Most people forage for mushrooms at their local market, but Jordan Stettner of Dining Wild treks the woods to gather exotic mushrooms, wild greens and berries to sell at New Jersey farmers’ markets.
Dining Wild also leads foraging expeditions and has a Mushroom Club that customers can join to receive regular shipments of foraged edibles. And there’s always the Dining Wild website to search for tasty delicacies to order.
Stettner, 31, who lives in Bloomfield, never expected to become a professional forager.
Ten years he ago, he was working as a “manny,” a male nanny, caring for the children of professional photographer Dan Lipow. One day, Lipow asked Stettner if he would like to join him on a local foraging expedition.
“From there,” Stettner says, “it became an obsession for years. Dan and I would plan trips to go foraging.”
In 2010, Lipow was walking through South Mountain Reservation in Essex County when he met kindred spirit Ralph DiMeo leading a small group of friends on a mushroom hunt.
Stettner, Lipow and DiMeo eventually got together and began to provide friends and family with interesting wild produce. After awhile they expanded to serve the needs of local chefs. Then in 2014 they brought their products to farmers’ markets. Dining Wild exotics can now be found at farmers’ markets in Milburn, South Orange, Jersey City, Sparta and Boonton.

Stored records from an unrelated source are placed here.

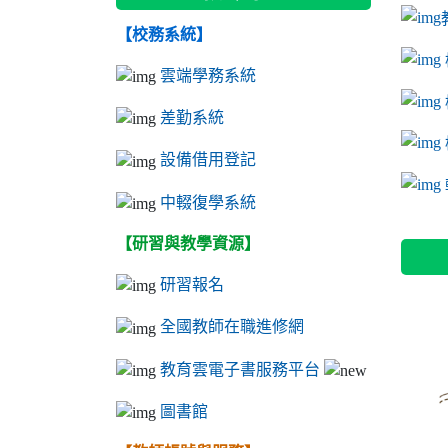
【校務系統】
link to
link to
ink to 
link to
link to
ink to 
ink to 
link 
ink to 
雲端學務系統
差勤系統
設備借用登記
l
中輟復學系統
【研習與教學資源】
研習報名
全國教師在職進修網
教育雲電子書服務平台
圖書館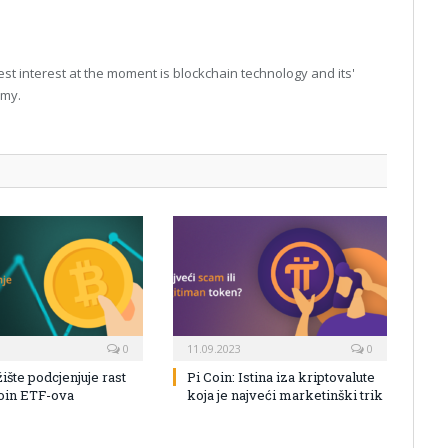
t interest at the moment is blockchain technology and its'
omy.
0
11.09.2023
0
žište podcjenjuje rast
Pi Coin: Istina iza kriptovalute
coin ETF-ova
koja je najveći marketinški trik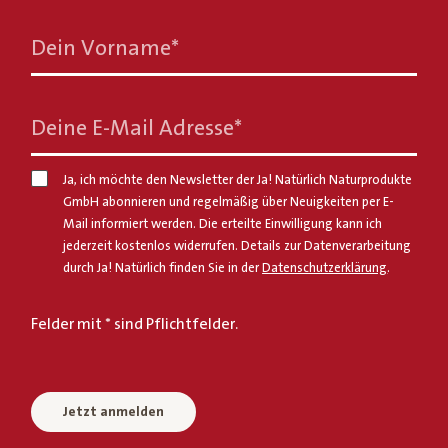
Dein Vorname
*
Deine E-Mail Adresse
*
Ja, ich möchte den Newsletter der Ja! Natürlich Naturprodukte
GmbH abonnieren und regelmäßig über Neuigkeiten per E-
Mail informiert werden. Die erteilte Einwilligung kann ich
jederzeit kostenlos widerrufen. Details zur Datenverarbeitung
durch Ja! Natürlich finden Sie in der
Datenschutzerklärung
.
Felder mit * sind Pflichtfelder.
Jetzt anmelden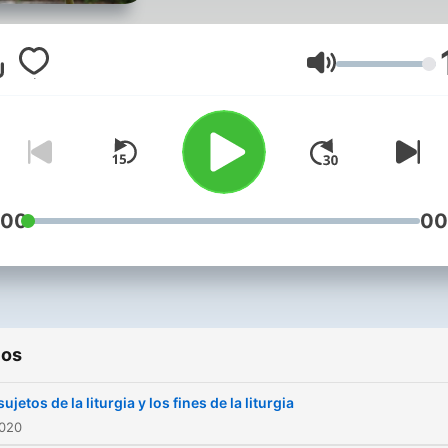
Volume
:00
00
ios
ujetos de la liturgia y los fines de la liturgia
2020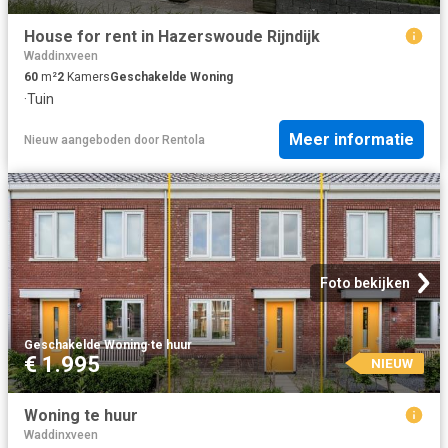
House for rent in Hazerswoude Rijndijk
Waddinxveen
60
m²
2
Kamers
Geschakelde Woning
·
Tuin
Meer informatie
Nieuw
aangeboden door
Rentola
Foto bekijken
Geschakelde Woning
·
te huur
€ 1.995
NIEUW
Woning te huur
Waddinxveen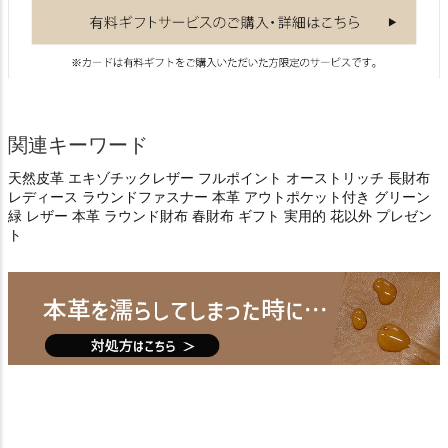
関連キーワード
天然皮革 エキゾチックレザー フルポイント オーストリッチ 長財布
レディース ラウンドファスナー 本革 アウトポケット付き グリーン
緑 レザー 本革 ラウンド財布 春財布 ギフト 実用的 花以外 プレゼン
ト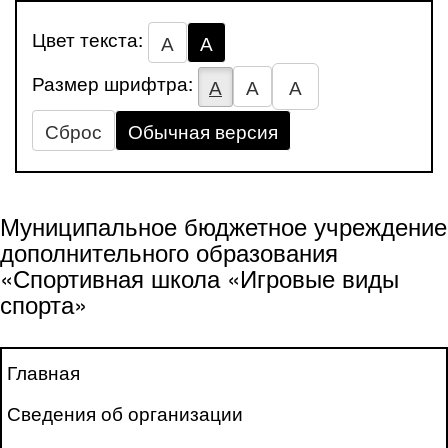
Цвет текста:
А
А
Размер шрифтра:
А
А
А
Сброс
Обычная версия
Муниципальное бюджетное учреждение
дополнительного образования
«Спортивная школа «Игровые виды
спорта»
Главная
Сведения об организации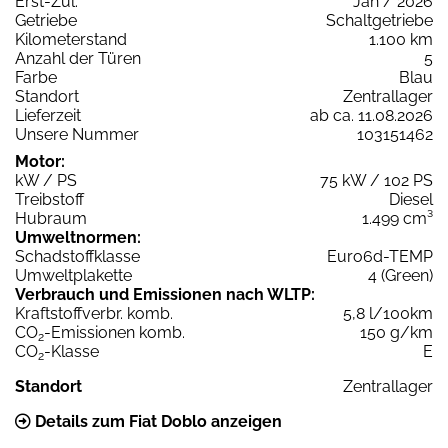
Erst-Zul.
Jan / 2026
Getriebe
Schaltgetriebe
Kilometerstand
1.100 km
Anzahl der Türen
5
Farbe
Blau
Standort
Zentrallager
Lieferzeit
ab ca. 11.08.2026
Unsere Nummer
103151462
Motor:
kW / PS
75 kW / 102 PS
Treibstoff
Diesel
Hubraum
1.499 cm³
Umweltnormen:
Schadstoffklasse
Euro6d-TEMP
Umweltplakette
4 (Green)
Verbrauch und Emissionen nach WLTP:
Kraftstoffverbr. komb.
5,8 l/100km
CO
-Emissionen komb.
150 g/km
2
CO
-Klasse
E
2
Standort
Zentrallager
Details zum Fiat Doblo anzeigen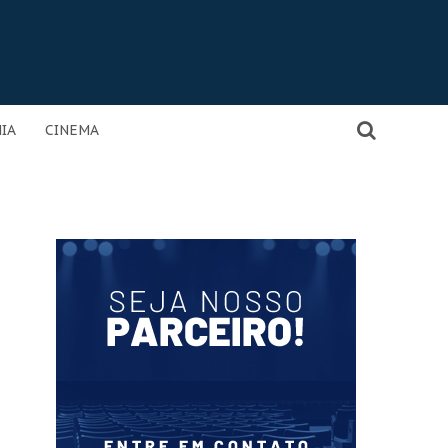
IA
CINEMA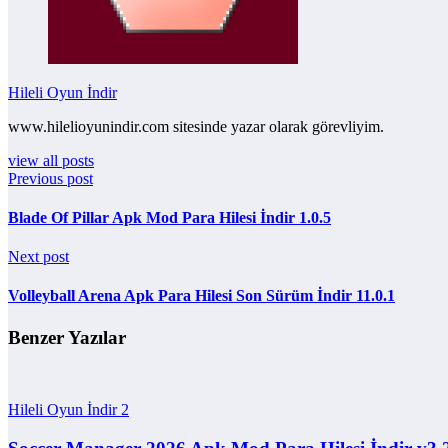
Hileli Oyun İndir
www.hilelioyunindir.com sitesinde yazar olarak görevliyim.
view all posts
Previous post
Blade Of Pillar Apk Mod Para Hilesi İndir 1.0.5
Next post
Volleyball Arena Apk Para Hilesi Son Sürüm İndir 11.0.1
Benzer Yazılar
Hileli Oyun İndir
2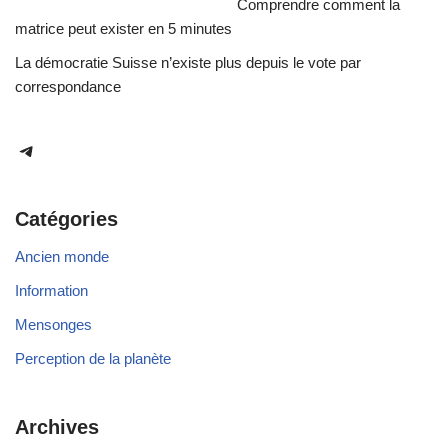
Comprendre comment la
matrice peut exister en 5 minutes
La démocratie Suisse n’existe plus depuis le vote par
correspondance
Catégories
Ancien monde
Information
Mensonges
Perception de la planète
Archives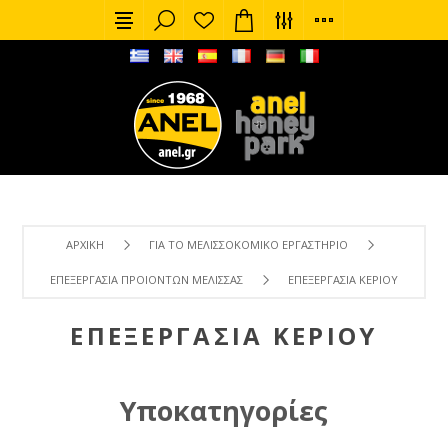
ΑΡΧΙΚΉ
ΓΙΑ ΤΟ ΜΕΛΙΣΣΟΚΟΜΙΚΌ ΕΡΓΑΣΤΉΡΙΟ
ΕΠΕΞΕΡΓΑΣΊΑ ΠΡΟΙΌΝΤΩΝ ΜΈΛΙΣΣΑΣ
ΕΠΕΞΕΡΓΑΣΊΑ ΚΕΡΙΟΎ
ΕΠΕΞΕΡΓΑΣΊΑ ΚΕΡΙΟΎ
Υποκατηγορίες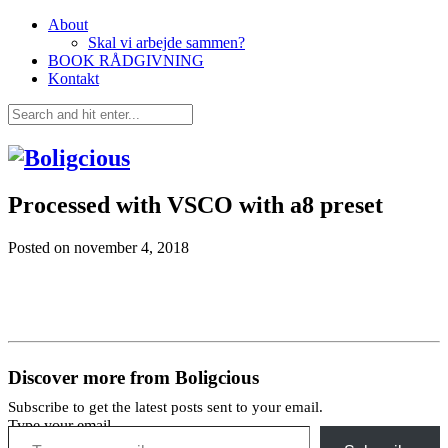
About
Skal vi arbejde sammen?
BOOK RÅDGIVNING
Kontakt
Processed with VSCO with a8 preset
Posted on
november 4, 2018
Discover more from Boligcious
Subscribe to get the latest posts sent to your email.
Type your email…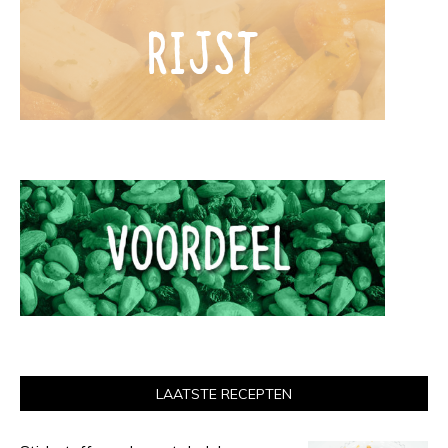
LAATSTE RECEPTEN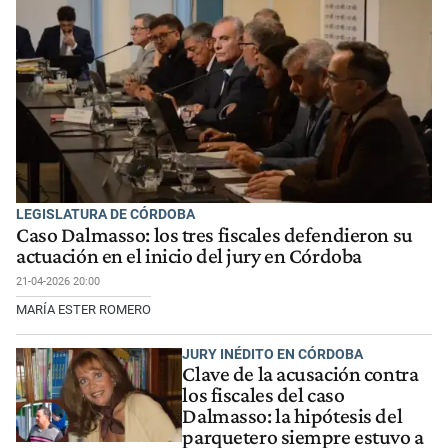
LEGISLATURA DE CÓRDOBA
Caso Dalmasso: los tres fiscales defendieron su
actuación en el inicio del jury en Córdoba
21-04-2026 20:00
MARÍA ESTER ROMERO
JURY INÉDITO EN CÓRDOBA
Clave de la acusación contra
los fiscales del caso
Dalmasso: la hipótesis del
parquetero siempre estuvo a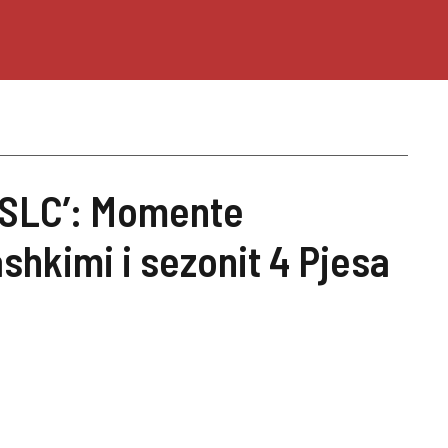
OSLC’: Momente
shkimi i sezonit 4 Pjesa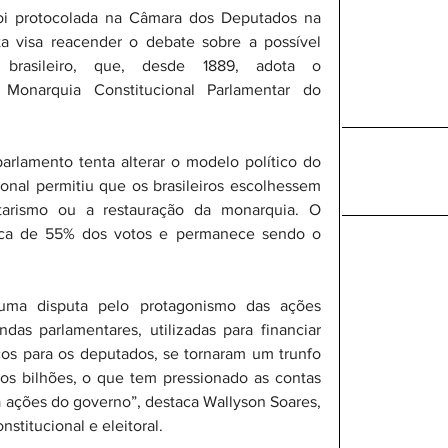
oi protocolada na Câmara dos Deputados na 
sta visa reacender o debate sobre a possível 
brasileiro, que, desde 1889, adota o 
a Monarquia Constitucional Parlamentar do 
arlamento tenta alterar o modelo político do 
ional permitiu que os brasileiros escolhessem 
ntarismo ou a restauração da monarquia. O 
rca de 55% dos votos e permanece sendo o 
uma disputa pelo protagonismo das ações 
s parlamentares, utilizadas para financiar 
cos para os deputados, se tornaram um trunfo 
os bilhões, o que tem pressionado as contas 
 ações do governo”, destaca Wallyson Soares, 
stitucional e eleitoral.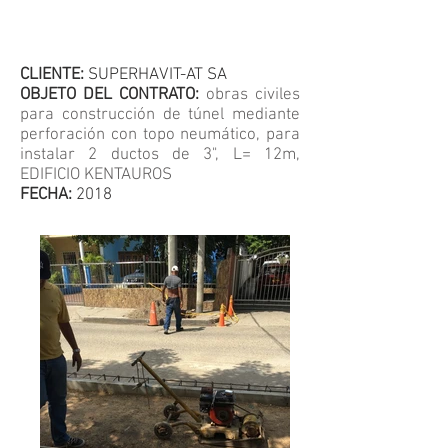
CLIENTE:
SUPERHAVIT-AT SA
OBJETO DEL CONTRATO:
obras civiles
para construcción de túnel mediante
perforación con topo neumático, para
instalar 2 ductos de 3", L= 12m,
EDIFICIO KENTAUROS
FECHA:
2018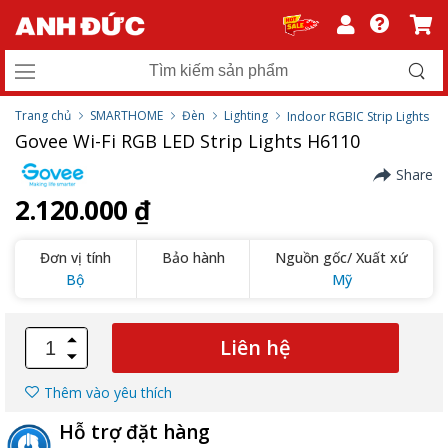
Trang chủ
SMARTHOME
Đèn
Lighting
Indoor RGBIC Strip Lights
Govee Wi-Fi RGB LED Strip Lights H6110
Share
2.120.000 ₫
Đơn vị tính
Bảo hành
Nguồn gốc/ Xuất xứ
Bộ
Mỹ
Liên hệ
Thêm vào yêu thích
Hỗ trợ đặt hàng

At the first sign of spring they harvest wild onion ramps. Then come morels. In summer they search for watercress greens and elderberries, among other things. In autumn, the season winds down with giant puffball mushrooms.
To extend their reach, they have connected with foragers on the West Coast who can ship them edibles during their longer growing season.
Farmers’ markets make sense for Dining Wild because the person at the table can explain to customers exactly what the plants are, what they taste like and how to cook or otherwise prepare them.
For example, what to do with those giant puffball mushrooms?
“They are huge and look like volleyballs,” Stettner says, “but you can cut them into inch-thick steaks, bread them and make mushroom parmigiana, Or you can par cook them, slice them thinly and make rollatini, like you do eggplant.”
Wild orange day lilies, abundant throughout the state, are another surprising edible.
“You can eat the bulbs in the spring, using them like you would water chestnuts,” Stettner says. “The stalks are great raw or sautéed, and the buds can be stuffed like zucchini blossoms.”
Stettner swears he has never gotten sick eating anything he has foraged. However, he has spent years studying published field guides and learning from other foragers. They may not be willing to reveal their picking spots, but “people are willing to share their knowledge,” especially about what is and isn’t safe to eat.
His advice for beginning foragers is simple:
“’When in doubt, throw it out’ is a mantra to live by,” he says. “You have to be incredibly certain.”